• _Exercise prompt_:
Type again, exactly, the lines below from the start through the line that includes "Podium Magazine News".

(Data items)
■ ■ ■
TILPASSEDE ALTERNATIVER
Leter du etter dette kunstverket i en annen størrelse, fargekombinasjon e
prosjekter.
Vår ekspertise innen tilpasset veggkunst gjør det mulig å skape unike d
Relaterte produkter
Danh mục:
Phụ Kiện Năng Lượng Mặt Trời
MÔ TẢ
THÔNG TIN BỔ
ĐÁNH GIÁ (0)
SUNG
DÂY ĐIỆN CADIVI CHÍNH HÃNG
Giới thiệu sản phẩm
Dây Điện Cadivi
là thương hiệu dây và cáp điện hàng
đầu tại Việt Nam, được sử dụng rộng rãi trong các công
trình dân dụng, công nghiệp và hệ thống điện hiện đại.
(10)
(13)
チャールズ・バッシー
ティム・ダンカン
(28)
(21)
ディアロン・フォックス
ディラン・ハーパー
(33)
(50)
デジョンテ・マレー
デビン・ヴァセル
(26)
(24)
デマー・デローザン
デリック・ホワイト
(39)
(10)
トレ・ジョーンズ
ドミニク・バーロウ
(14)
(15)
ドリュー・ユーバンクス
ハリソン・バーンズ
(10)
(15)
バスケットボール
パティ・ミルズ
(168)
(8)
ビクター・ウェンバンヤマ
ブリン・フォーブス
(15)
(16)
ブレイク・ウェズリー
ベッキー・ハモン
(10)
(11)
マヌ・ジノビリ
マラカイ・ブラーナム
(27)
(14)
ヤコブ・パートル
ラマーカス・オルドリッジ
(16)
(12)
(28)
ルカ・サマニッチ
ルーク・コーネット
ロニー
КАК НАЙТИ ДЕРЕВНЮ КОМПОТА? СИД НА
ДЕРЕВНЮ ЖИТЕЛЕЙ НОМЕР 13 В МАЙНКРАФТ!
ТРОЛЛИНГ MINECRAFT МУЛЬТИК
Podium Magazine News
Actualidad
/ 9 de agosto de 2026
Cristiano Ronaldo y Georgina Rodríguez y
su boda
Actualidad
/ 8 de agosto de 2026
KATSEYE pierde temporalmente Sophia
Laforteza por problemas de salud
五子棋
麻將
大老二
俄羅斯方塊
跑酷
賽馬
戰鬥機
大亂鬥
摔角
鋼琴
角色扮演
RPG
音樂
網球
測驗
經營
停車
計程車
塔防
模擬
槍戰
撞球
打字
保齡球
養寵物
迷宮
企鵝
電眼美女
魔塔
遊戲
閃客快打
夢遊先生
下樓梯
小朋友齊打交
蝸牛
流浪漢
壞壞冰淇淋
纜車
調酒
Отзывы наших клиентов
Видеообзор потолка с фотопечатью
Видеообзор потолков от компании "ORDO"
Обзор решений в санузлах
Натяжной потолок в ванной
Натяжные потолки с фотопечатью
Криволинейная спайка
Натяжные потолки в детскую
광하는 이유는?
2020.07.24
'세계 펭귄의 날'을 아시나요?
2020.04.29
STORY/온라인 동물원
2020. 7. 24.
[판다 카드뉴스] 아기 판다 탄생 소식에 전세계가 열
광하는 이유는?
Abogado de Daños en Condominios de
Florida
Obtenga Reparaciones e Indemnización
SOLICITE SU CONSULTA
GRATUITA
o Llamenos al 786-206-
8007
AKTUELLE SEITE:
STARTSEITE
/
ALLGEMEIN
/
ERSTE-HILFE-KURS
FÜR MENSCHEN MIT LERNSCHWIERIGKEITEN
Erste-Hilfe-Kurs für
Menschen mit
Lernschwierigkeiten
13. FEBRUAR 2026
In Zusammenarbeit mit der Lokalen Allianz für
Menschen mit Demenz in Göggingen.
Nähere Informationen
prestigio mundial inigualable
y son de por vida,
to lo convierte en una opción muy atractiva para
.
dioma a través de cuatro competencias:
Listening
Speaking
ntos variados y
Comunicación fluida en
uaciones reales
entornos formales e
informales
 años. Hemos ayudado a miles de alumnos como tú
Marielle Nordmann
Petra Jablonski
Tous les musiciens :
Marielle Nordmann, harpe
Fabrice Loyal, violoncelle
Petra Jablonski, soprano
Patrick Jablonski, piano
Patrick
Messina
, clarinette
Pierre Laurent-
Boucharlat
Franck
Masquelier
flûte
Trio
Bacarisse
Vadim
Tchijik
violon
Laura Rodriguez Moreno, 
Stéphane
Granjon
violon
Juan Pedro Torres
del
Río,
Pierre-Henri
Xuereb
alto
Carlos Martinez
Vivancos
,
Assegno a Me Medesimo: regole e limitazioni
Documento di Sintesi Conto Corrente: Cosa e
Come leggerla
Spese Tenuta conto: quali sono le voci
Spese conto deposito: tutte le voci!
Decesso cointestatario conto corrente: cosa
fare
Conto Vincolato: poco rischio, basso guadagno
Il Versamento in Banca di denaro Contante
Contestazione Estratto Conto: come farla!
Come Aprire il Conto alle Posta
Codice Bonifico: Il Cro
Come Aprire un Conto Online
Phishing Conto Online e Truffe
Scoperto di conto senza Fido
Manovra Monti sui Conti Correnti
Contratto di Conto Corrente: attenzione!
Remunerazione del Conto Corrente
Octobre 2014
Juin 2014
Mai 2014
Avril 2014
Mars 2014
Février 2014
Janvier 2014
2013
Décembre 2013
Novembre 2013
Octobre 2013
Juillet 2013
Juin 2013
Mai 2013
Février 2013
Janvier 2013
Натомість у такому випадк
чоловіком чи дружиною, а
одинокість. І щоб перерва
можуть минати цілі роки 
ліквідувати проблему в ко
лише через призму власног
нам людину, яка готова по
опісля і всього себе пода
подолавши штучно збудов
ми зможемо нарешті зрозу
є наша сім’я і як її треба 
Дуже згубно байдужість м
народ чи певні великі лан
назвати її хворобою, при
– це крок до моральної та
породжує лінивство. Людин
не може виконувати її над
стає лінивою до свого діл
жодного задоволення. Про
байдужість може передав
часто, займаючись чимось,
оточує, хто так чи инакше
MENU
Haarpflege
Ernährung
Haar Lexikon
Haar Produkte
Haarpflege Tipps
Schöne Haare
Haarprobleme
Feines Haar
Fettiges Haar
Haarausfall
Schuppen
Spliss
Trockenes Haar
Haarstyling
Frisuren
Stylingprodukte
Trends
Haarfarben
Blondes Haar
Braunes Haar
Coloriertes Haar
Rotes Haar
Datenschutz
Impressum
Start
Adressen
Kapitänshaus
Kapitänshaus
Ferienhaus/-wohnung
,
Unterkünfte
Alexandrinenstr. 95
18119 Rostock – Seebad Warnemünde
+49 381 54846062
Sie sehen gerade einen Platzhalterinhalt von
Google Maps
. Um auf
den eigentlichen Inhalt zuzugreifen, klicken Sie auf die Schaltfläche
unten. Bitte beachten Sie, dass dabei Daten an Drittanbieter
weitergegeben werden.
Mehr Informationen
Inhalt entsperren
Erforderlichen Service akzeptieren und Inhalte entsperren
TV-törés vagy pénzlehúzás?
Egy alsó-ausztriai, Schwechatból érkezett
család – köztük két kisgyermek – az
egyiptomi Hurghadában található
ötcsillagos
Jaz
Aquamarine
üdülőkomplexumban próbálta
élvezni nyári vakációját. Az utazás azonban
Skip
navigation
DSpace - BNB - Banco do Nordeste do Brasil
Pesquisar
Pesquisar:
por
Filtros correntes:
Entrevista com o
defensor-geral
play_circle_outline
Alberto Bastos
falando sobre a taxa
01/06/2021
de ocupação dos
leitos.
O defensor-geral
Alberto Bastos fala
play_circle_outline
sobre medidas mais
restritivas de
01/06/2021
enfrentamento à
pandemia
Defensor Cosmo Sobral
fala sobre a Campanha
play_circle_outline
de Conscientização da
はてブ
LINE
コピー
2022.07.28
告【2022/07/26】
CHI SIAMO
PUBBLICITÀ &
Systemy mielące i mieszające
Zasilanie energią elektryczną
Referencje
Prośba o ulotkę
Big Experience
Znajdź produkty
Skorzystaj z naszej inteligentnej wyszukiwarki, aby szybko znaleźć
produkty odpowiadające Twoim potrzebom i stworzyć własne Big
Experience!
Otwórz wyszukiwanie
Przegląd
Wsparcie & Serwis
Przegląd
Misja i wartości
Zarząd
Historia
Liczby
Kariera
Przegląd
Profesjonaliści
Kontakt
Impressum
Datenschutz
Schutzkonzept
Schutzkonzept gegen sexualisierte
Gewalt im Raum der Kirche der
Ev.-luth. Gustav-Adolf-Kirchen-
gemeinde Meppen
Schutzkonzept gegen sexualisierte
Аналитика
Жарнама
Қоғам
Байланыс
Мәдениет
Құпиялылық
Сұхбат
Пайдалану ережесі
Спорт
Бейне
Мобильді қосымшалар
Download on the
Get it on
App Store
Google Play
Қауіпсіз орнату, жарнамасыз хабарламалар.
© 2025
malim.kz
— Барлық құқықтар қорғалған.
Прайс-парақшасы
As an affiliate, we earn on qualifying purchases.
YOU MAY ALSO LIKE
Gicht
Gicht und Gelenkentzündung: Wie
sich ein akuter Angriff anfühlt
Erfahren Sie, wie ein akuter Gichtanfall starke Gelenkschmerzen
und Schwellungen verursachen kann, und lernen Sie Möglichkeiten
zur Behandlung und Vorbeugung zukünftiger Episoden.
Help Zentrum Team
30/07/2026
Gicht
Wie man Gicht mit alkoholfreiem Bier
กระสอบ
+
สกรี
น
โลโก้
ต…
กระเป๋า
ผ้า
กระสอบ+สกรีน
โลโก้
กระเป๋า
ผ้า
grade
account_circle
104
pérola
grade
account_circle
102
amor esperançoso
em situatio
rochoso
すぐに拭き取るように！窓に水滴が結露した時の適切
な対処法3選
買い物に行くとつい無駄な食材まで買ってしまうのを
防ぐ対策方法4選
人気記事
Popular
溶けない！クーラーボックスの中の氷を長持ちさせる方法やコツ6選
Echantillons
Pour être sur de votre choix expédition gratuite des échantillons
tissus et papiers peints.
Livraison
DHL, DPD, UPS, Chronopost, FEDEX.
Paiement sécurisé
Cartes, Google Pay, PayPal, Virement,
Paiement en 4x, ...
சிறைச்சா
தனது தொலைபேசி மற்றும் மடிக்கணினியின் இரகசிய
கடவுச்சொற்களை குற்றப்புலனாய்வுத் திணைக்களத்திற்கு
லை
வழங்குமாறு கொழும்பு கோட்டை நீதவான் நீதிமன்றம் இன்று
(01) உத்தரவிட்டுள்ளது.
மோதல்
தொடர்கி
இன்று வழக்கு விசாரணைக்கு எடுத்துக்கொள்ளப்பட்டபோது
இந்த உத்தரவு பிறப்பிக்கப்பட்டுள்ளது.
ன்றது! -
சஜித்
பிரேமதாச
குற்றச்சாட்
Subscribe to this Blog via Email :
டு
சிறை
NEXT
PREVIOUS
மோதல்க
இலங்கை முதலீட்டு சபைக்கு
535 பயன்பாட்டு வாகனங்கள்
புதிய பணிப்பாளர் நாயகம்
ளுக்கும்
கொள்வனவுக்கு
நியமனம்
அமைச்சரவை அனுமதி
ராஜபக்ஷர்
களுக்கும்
■ ■ ■
• _Exercise response_:
TILPASSEDE ALTERNATIVER
Leter du etter dette kunstverket i en annen størrelse, fargekombinasjon e
prosjekter.
Vår ekspertise innen tilpasset veggkunst gjør det mulig å skape unike d
Relaterte produkter
Danh mục:
Phụ Kiện Năng Lượng Mặt Trời
MÔ TẢ
THÔNG TIN BỔ
ĐÁNH GIÁ (0)
SUNG
DÂY ĐIỆN CADIVI CHÍNH HÃNG
Giới thiệu sản phẩm
Dây Điện Cadivi
là thương hiệu dây và cáp điện hàng
đầu tại Việt Nam, được sử dụng rộng rãi trong các công
trình dân dụng, công nghiệp và hệ thống điện hiện đại.
(10)
(13)
チャールズ・バッシー
ティム・ダンカン
(28)
(21)
ディアロン・フォックス
ディラン・ハーパー
(33)
(50)
デジョンテ・マレー
デビン・ヴァセル
(26)
(24)
デマー・デローザン
デリック・ホワイト
(39)
(10)
トレ・ジョーンズ
ドミニク・バーロウ
(14)
(15)
ドリュー・ユーバンクス
ハリソン・バーンズ
(10)
(15)
バスケットボール
パティ・ミルズ
(168)
(8)
ビクター・ウェンバンヤマ
ブリン・フォーブス
(15)
(16)
ブレイク・ウェズリー
ベッキー・ハモン
(10)
(11)
マヌ・ジノビリ
マラカイ・ブラーナム
(27)
(14)
ヤコブ・パートル
ラマーカス・オルドリッジ
(16)
(12)
(28)
ルカ・サマニッチ
ルーク・コーネット
ロニー
КАК НАЙТИ ДЕРЕВНЮ КОМПОТА? СИД НА
ДЕРЕВНЮ ЖИТЕЛЕЙ НОМЕР 13 В МАЙНКРАФТ!
ТРОЛЛИНГ MINECRAFT МУЛЬТИК
Podium Magazine News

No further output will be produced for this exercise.